In our previous post, we explained how important it is to write good documentation for your code. We also highlighted that documentation is often written in a way that makes it useless.

Here we take a look at how writing effective documentation for methods, i.e. its specification.

Method specification

The specification of a method describes its behavior in terms of preconditions and postconditions.

Preconditions (or pre) are the assumptions that the method makes on the input values and the current instance (this). They are thus properties that any caller of the method must guarantee to be true when she calls the method.

Postconditions (or post) are all the effects, return values and thrown exceptions that the method guarantees when it terminates, provided that the preconditions are satisfied. If that is not the case, the behavior of the method is undefined.

Pre and post constitute a contract between the caller and the method, according which the satisfaction of pre by the caller implies the satisfaction of post by the method.

The caller should never assume that the method checks that preconditions hold, although according to good practices the method should do so (more on defensive programming in a future post).

Writing preconditions

To distinguish pre within the documentation of a given method, we place the tag @requires before the actual preconditions. For instance, the following sample specifies that the method squareRoot does not accept a negative input value:

 * @requires x > 0
 * @return y +- 0.0001 such that x = y * y
double squareRoot(double x)

If the precondition is not met, there is no guarantee on the behavior of the method. Indeed, the square root of a negative real number is not a real number.

When there is no precondition documented, it means that the method can be called in any situation and with any input values.

Writing postconditions

Postconditions are often longer to write than pre. It is therefore helpful to write them in a more structured way. We propose to separate them in four blocks (also named clauses) tagged as follows: @modifies, @effects, @return and @throws.

@modifies specifies which variables are modified by the method, typically “this” or an input parameter. It allows one to see these variables at a glance rather than by reading long sentences.

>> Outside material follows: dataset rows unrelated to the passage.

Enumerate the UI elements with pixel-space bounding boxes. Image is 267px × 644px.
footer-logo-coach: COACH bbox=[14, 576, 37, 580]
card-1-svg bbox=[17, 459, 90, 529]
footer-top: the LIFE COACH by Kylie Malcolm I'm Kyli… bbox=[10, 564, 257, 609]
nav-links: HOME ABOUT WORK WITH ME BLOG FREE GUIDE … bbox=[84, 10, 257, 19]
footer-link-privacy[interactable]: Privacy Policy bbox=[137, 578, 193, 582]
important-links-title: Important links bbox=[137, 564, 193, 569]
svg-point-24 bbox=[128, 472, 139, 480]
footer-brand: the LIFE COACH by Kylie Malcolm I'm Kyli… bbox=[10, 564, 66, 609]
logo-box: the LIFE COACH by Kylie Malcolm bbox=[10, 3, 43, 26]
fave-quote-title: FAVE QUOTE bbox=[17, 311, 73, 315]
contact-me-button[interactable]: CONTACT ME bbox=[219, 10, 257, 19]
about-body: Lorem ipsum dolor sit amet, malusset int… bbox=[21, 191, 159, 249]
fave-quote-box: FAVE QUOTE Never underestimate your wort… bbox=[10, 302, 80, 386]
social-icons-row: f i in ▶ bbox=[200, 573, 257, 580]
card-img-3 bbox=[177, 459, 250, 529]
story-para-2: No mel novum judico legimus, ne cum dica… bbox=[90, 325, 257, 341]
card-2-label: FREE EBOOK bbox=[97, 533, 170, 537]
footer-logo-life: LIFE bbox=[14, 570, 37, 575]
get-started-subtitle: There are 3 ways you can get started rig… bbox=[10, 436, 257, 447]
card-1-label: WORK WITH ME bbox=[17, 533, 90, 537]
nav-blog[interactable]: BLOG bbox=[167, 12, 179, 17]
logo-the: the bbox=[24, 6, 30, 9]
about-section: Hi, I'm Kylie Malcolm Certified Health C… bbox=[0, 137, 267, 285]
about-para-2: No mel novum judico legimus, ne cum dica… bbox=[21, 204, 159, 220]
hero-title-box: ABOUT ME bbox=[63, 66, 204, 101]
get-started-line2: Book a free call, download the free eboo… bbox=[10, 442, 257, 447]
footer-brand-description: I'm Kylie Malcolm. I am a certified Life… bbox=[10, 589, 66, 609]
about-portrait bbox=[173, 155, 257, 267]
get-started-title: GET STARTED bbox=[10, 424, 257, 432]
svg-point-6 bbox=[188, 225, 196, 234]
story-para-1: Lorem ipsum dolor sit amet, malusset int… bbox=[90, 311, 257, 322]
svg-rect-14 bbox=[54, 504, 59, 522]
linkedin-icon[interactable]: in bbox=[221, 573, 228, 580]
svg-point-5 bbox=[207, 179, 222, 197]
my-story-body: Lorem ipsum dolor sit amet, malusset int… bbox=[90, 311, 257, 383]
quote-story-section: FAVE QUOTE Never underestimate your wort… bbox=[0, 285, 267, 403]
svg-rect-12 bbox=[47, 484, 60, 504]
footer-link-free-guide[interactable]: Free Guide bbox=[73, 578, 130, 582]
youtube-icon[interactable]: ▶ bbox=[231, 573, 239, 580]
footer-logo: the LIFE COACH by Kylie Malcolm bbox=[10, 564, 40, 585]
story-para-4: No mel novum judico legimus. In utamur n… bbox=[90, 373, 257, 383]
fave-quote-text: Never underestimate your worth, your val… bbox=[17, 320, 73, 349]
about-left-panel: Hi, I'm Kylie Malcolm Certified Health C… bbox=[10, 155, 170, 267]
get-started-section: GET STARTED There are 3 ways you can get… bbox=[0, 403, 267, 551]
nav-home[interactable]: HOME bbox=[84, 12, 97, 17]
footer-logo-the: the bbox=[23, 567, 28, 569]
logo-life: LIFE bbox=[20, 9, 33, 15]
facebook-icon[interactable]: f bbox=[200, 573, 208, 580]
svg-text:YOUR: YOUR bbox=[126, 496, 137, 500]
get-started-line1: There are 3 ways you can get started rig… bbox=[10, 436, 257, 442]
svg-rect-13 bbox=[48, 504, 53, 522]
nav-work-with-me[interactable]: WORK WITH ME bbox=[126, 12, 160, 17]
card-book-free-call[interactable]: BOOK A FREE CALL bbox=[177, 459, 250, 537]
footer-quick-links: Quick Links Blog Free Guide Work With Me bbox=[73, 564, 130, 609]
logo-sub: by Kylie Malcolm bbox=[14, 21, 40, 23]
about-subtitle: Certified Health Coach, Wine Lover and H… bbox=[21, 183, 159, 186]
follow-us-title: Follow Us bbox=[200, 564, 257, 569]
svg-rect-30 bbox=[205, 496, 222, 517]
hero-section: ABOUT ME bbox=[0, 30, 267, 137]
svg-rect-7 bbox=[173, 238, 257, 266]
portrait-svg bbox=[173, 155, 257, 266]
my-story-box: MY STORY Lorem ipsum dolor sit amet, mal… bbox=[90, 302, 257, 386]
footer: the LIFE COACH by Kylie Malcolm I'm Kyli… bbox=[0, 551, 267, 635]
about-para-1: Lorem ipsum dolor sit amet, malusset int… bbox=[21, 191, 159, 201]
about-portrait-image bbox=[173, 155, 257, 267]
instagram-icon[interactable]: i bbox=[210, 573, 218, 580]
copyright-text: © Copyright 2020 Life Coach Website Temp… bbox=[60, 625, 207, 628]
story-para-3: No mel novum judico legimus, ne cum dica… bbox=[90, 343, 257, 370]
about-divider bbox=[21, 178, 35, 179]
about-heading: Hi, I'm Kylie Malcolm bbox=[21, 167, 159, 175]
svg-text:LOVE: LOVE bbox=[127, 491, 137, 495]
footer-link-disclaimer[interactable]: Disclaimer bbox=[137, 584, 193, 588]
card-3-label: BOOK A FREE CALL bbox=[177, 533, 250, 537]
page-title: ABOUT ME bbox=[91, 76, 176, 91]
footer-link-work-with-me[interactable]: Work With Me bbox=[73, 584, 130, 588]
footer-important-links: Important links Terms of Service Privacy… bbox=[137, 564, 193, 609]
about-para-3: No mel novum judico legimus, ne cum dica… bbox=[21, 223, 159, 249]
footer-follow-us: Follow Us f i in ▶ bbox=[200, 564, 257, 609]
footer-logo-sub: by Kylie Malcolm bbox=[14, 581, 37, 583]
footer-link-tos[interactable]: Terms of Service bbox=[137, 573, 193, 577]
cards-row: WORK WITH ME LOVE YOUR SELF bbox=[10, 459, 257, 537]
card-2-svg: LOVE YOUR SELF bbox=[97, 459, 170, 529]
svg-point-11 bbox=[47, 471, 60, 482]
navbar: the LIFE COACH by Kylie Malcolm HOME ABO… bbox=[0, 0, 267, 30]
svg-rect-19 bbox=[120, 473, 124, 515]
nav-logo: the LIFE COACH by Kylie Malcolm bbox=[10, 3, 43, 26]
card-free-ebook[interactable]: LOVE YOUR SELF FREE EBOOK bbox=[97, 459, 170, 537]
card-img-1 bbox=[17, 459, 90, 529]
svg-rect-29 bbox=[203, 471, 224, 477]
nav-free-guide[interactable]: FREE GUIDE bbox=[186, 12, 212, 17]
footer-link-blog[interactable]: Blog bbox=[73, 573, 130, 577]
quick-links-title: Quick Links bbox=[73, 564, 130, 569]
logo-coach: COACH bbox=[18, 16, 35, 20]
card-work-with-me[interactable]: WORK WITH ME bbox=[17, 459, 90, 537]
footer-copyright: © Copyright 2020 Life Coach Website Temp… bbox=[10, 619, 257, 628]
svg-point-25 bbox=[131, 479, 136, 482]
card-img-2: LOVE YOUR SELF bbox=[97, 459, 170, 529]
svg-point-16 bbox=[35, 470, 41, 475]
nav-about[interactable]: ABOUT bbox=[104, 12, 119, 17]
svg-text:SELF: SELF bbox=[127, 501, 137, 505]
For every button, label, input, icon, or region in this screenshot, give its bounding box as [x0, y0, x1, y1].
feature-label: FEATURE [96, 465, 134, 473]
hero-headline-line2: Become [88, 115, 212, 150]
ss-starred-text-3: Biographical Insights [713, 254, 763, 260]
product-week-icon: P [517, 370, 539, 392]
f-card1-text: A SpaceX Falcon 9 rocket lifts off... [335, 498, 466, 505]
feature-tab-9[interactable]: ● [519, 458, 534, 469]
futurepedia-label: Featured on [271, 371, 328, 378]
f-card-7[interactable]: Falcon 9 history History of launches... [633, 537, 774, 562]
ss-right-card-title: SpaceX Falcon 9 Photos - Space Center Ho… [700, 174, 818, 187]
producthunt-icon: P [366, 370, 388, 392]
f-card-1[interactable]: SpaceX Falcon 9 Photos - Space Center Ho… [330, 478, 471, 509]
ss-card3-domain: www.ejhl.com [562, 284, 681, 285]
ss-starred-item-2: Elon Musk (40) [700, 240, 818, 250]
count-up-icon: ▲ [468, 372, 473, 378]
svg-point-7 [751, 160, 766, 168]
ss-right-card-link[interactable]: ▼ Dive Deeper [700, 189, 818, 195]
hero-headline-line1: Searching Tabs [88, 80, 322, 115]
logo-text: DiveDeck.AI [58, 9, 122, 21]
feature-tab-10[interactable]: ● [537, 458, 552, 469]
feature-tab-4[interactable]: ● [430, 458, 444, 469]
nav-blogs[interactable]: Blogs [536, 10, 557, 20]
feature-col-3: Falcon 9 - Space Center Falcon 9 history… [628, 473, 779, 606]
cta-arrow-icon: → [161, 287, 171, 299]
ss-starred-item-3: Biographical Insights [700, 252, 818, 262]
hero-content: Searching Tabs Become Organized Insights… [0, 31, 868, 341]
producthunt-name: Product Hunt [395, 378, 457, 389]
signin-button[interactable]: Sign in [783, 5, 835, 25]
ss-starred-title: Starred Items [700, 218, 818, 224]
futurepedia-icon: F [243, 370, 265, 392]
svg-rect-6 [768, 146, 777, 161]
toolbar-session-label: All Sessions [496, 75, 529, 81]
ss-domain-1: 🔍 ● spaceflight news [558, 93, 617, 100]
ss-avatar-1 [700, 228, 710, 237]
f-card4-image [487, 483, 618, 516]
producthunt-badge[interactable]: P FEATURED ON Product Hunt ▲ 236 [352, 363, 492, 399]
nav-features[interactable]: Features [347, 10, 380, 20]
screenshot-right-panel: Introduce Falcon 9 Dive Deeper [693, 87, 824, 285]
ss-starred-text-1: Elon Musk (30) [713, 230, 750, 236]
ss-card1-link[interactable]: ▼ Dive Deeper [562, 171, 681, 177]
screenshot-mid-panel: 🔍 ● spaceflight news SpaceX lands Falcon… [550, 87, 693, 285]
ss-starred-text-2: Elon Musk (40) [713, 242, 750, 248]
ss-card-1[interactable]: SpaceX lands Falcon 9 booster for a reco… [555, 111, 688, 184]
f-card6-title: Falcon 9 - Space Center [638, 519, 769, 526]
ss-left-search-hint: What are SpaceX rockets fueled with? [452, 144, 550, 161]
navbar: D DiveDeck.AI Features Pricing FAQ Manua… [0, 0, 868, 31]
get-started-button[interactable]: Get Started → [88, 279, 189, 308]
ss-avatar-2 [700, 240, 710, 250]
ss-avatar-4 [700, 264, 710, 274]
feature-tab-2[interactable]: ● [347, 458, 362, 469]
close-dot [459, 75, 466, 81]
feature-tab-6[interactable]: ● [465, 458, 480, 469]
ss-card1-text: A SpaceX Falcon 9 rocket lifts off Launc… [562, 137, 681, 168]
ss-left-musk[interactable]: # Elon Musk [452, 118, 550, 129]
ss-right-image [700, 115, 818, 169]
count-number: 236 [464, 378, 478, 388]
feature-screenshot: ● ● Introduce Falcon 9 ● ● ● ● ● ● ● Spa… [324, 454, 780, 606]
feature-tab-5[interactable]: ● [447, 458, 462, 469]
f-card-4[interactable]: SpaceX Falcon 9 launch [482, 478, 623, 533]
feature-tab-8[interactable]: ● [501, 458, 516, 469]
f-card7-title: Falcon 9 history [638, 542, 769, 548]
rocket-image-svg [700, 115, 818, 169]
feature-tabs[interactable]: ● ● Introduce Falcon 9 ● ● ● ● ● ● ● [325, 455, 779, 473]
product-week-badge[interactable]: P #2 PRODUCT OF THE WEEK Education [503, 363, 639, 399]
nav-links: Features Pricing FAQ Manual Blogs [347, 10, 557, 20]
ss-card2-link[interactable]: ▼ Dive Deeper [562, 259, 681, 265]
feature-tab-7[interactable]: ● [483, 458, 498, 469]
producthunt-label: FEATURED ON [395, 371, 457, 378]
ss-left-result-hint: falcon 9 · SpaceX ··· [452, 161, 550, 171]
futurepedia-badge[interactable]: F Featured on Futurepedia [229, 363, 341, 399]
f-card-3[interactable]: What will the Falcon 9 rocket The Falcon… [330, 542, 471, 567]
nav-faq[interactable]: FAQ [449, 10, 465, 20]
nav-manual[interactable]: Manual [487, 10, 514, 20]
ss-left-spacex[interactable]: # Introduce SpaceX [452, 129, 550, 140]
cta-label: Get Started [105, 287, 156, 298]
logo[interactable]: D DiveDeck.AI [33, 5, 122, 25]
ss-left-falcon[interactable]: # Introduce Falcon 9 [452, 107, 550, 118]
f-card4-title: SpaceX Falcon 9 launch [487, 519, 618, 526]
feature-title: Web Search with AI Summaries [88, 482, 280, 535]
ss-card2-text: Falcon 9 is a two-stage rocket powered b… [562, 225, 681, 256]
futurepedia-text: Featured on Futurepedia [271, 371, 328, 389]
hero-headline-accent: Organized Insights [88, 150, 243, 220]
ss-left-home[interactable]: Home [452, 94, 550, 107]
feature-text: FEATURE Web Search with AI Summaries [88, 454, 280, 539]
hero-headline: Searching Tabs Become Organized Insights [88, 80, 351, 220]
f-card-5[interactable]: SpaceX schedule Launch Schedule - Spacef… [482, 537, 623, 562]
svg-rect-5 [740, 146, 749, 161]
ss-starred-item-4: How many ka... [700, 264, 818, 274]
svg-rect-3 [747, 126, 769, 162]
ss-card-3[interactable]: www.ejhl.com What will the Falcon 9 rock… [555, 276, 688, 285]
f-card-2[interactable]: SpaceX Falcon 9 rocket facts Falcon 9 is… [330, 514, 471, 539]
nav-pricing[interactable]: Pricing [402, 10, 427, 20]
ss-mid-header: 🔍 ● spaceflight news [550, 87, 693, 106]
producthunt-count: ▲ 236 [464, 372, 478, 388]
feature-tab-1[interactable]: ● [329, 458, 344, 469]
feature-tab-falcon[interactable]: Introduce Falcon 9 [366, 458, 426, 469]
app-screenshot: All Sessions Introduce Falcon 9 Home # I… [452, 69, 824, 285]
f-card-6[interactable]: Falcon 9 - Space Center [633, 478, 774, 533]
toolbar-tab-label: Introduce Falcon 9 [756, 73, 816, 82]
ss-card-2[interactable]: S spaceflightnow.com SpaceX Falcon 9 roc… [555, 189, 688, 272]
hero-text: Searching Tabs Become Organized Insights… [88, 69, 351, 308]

@effects describes how each variable listed in the modifies clause is modified by the method, that is, the method side effects. If the clauses @modifies and @effects are not written, it means that the method has no side effects.

@return specifies what value is returned by the method w.r.t. the parameter values and the current instance. Not writing this clause means that the method returns nothing.

@throws indicates the exceptions that are thrown by the method and under which conditions they are thrown. If this clause is not written, it means that the method throws no exception.

For example, consider the following specification:

 * @modifies elts
 * @effects Sorts the elements of elts in ascending order, e.g.,
 *          if elts = [4,2,5,2] before the call, on return elts = [2,2,4,5]
 * @throws NullPointerException if elts is null
void sort(int[] elts)

In the sort method above, the @requires clause is missing, meaning that there is no precondition.

The @modifies clause states that the array elts may be modified by the method, while the @effects clause describes how the elements are sorted.

Finally the @throws clause handles the case where elts is a null reference, and throws an appropriate exception. The caller can thus pass a null object without violating any precondition, given that the method takes responsibility for handling null values.


How would you document your methods? What’s your opinion about this way of documenting?